Hamilton International Middle School - Controversy

Controversy

In January 2013, the entire teaching body of Garfield High School refused to administer the standardized Measures of Academic Progress, or MAP, which is administered system-wide, three times per year. The teachers called the tests useless and a waste of instructional time. The American Federation of Teachers has endorsed the school's boycott of the tests.

In June 2007, the United States Supreme Court decided the case of Parents Involved in Community Schools v. Seattle School District No. 1, where they rejected Seattle Public Schools longstanding use of "racial tie-breakers" in assigning students to schools. The decision prohibited assigning students to public schools solely for the purpose of achieving racial integration and declined to recognize racial balancing as a compelling state interest. In a fragmented opinion delivered by Chief Justice John Roberts, five justices held that the School Boards did not present any "compelling state interest" that would justify the assignment of school seats on the basis of race. Chief Justice Roberts wrote that "the way to stop discrimination on the basis of race is to stop discriminating on the basis of race." Associate Justice Anthony Kennedy filed a concurrence that presented a more narrow interpretation, stating that schools may use "race conscious" means to achieve diversity in schools but that the schools at issue in this case did not use a sufficient narrow tailoring of their plans to sustain their goals. Four justices dissented from the Court's conclusions.

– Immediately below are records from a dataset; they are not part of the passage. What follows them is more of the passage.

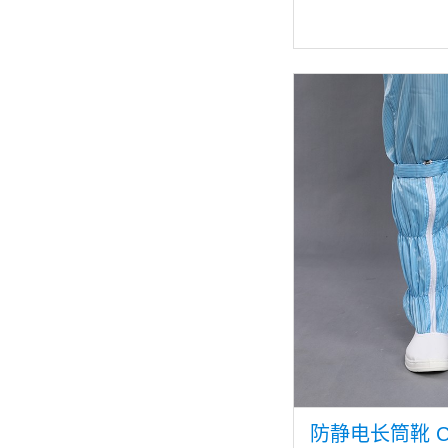
防静电长筒靴 CH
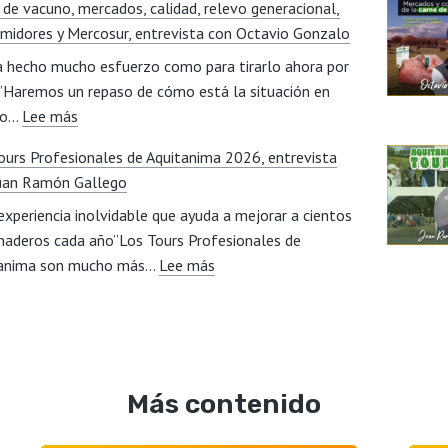
 de vacuno, mercados, calidad, relevo generacional,
puede
social
midores y Mercosur, entrevista con Octavio Gonzalo
la
del
a hecho mucho esfuerzo como para tirarlo ahora por
digitalización
sector,
a”Haremos un repaso de cómo está la situación en
mejorar
entrevista
:
to…
Lee más
la
con
Carne
eficiencia
Miriam
ours Profesionales de Aquitanima 2026, entrevista
de
productiva
Beorlegui
uan Ramón Gallego
vacuno,
de
experiencia inolvidable que ayuda a mejorar a cientos
mercados,
un
naderos cada año”Los Tours Profesionales de
calidad,
cebadero?,
:
tanima son mucho más…
relevo
Lee más
entrevista
Los
generacional,
con
Tours
consumidores
Javier
Profesionales
y
Lillo
de
Mercosur,
Aquitanima
entrevista
Más contenido
2026,
con
entrevista
Octavio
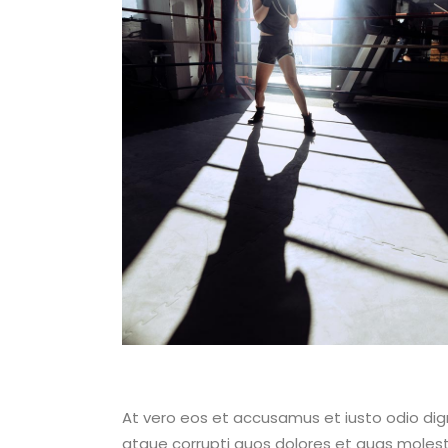
At vero eos et accusamus et iusto odio dig
atque corrupti quos dolores et quas molesti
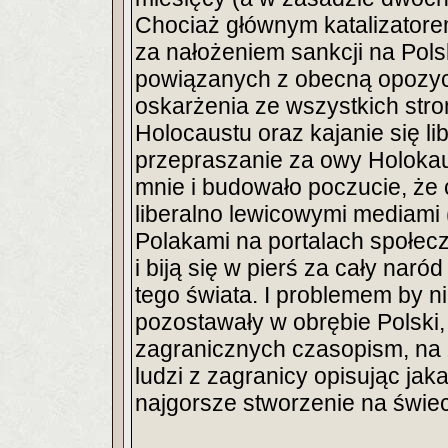
Chociaż głównym katalizatore
za nałożeniem sankcji na Pol
powiązanych z obecną opozycj
oskarżenia ze wszystkich stro
Holocaustu oraz kajanie się lib
przepraszanie za owy Holokaus
mnie i budowało poczucie, że 
liberalno lewicowymi mediami
Polakami na portalach społecz
i biją się w pierś za cały naród
tego świata. I problemem by ni
pozostawały w obrębie Polski, al
zagranicznych czasopism, na z
ludzi z zagranicy opisując jaka 
najgorsze stworzenie na świec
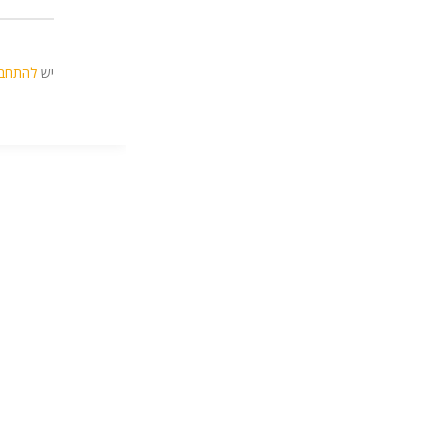
יש
להתחב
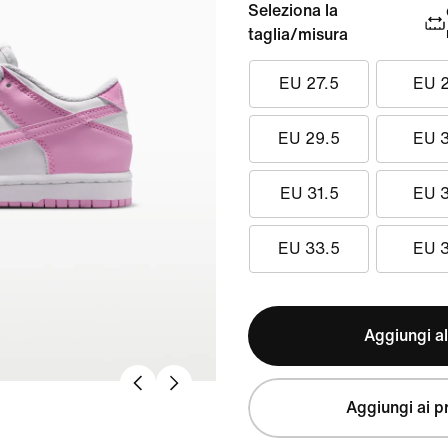
Seleziona la
taglia/misura
EU 27.5
EU 
EU 29.5
EU 
EU 31.5
EU 
EU 33.5
EU 
Aggiungi al
Aggiungi ai pr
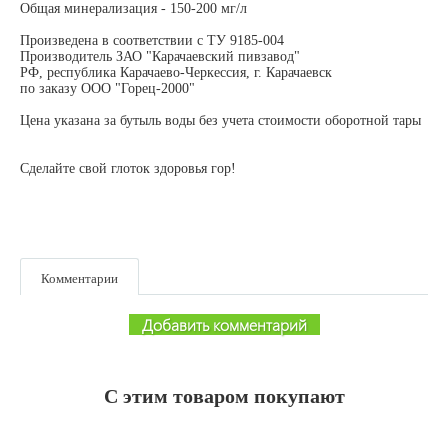
Общая минерализация - 150-200 мг/л
Произведена в соответствии с ТУ 9185-004
Производитель ЗАО "Карачаевский пивзавод"
РФ, республика Карачаево-Черкессия, г. Карачаевск
по заказу ООО "Горец-2000"
Цена указана за бутыль воды без учета стоимости оборотной тары
Сделайте свой глоток здоровья гор!
Комментарии
Добавить комментарий
С этим товаром покупают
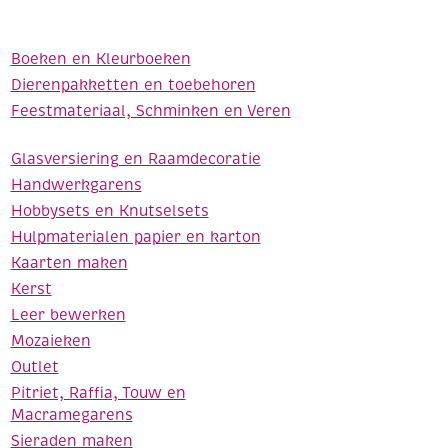
Boeken en Kleurboeken
Dierenpakketten en toebehoren
Feestmateriaal, Schminken en Veren
Glasversiering en Raamdecoratie
Handwerkgarens
Hobbysets en Knutselsets
Hulpmaterialen papier en karton
Kaarten maken
Kerst
Leer bewerken
Mozaieken
Outlet
Pitriet, Raffia, Touw en
Macramegarens
Sieraden maken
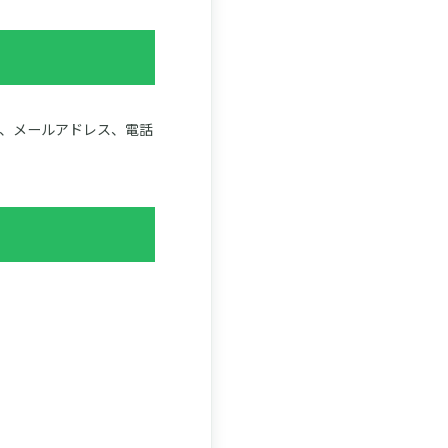
、メールアドレス、電話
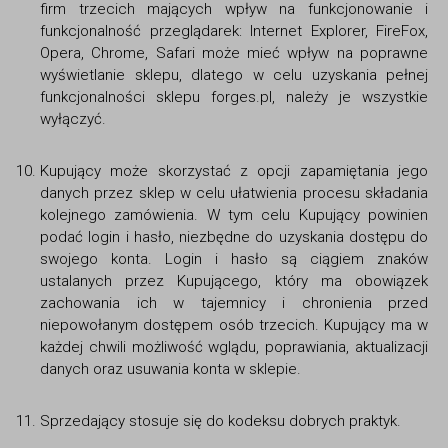
firm trzecich mających wpływ na funkcjonowanie i
funkcjonalność przeglądarek: Internet Explorer, FireFox,
Opera, Chrome, Safari może mieć wpływ na poprawne
wyświetlanie sklepu, dlatego w celu uzyskania pełnej
funkcjonalności sklepu forges.pl, należy je wszystkie
wyłączyć.
Kupujący może skorzystać z opcji zapamiętania jego
danych przez sklep w celu ułatwienia procesu składania
kolejnego zamówienia. W tym celu Kupujący powinien
podać login i hasło, niezbędne do uzyskania dostępu do
swojego konta. Login i hasło są ciągiem znaków
ustalanych przez Kupującego, który ma obowiązek
zachowania ich w tajemnicy i chronienia przed
niepowołanym dostępem osób trzecich. Kupujący ma w
każdej chwili możliwość wglądu, poprawiania, aktualizacji
danych oraz usuwania konta w sklepie.
Sprzedający stosuje się do kodeksu dobrych praktyk.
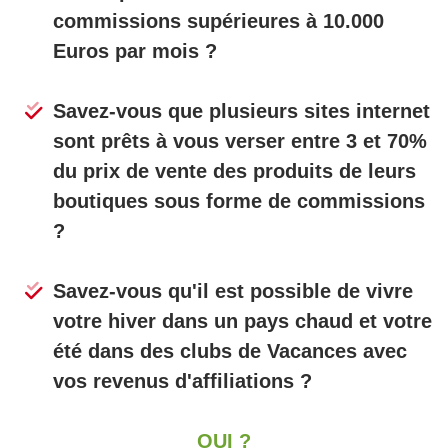
commissions supérieures à 10.000
Euros par mois ?
Savez-vous que plusieurs sites internet
sont prêts à vous verser entre 3 et 70%
du prix de vente des produits de leurs
boutiques sous forme de commissions
?
Savez-vous qu'il est possible de vivre
votre hiver dans un pays chaud et votre
été dans des clubs de Vacances avec
vos revenus d'affiliations ?
OUI ?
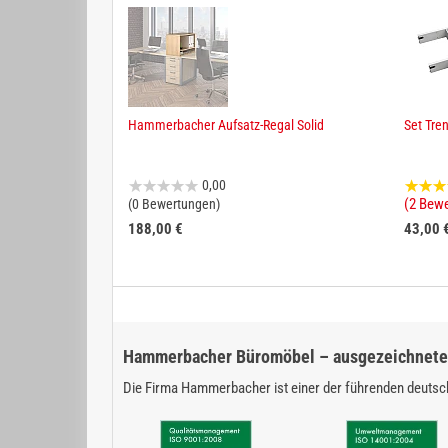
Hammerbacher Aufsatz-Regal Solid
Set Tre
0,00
(2 Bew
(0 Bewertungen)
188,00 €
43,00 
Hammerbacher Büromöbel – ausgezeichnete 
Die Firma Hammerbacher ist einer der führenden deutsch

In June 2006, Andrew J. Coulson of the Cato Institute wrote a column in the Seattle Post Intelligencer taking the district to task for a page on "equity and race relations" on its website that indicated, in his words, that "only whites can be racist in America" and which, among other things, stated that "Emphasizing individualism as opposed to a more collective ideology" and that this and preferring a "future time orientation" were forms of "cultural racism." The page was removed from the site the same day.

In 2005, it was revealed that a teacher at Broadview-Thomson Elementary had been serially molesting children at the school for a period spanning several years. The teacher, Laurence E. "Shayne" Hill, had been molesting children for at least four of the twelve years he worked at the school, according to the Seattle Weekly. The article also said that several school officials had known of the inappropriate touching and did nothing to stop it, drawing outrage from concerned parents. Hill is serving his sentence as of 12/02/05 and is facing anywhere from five years to life.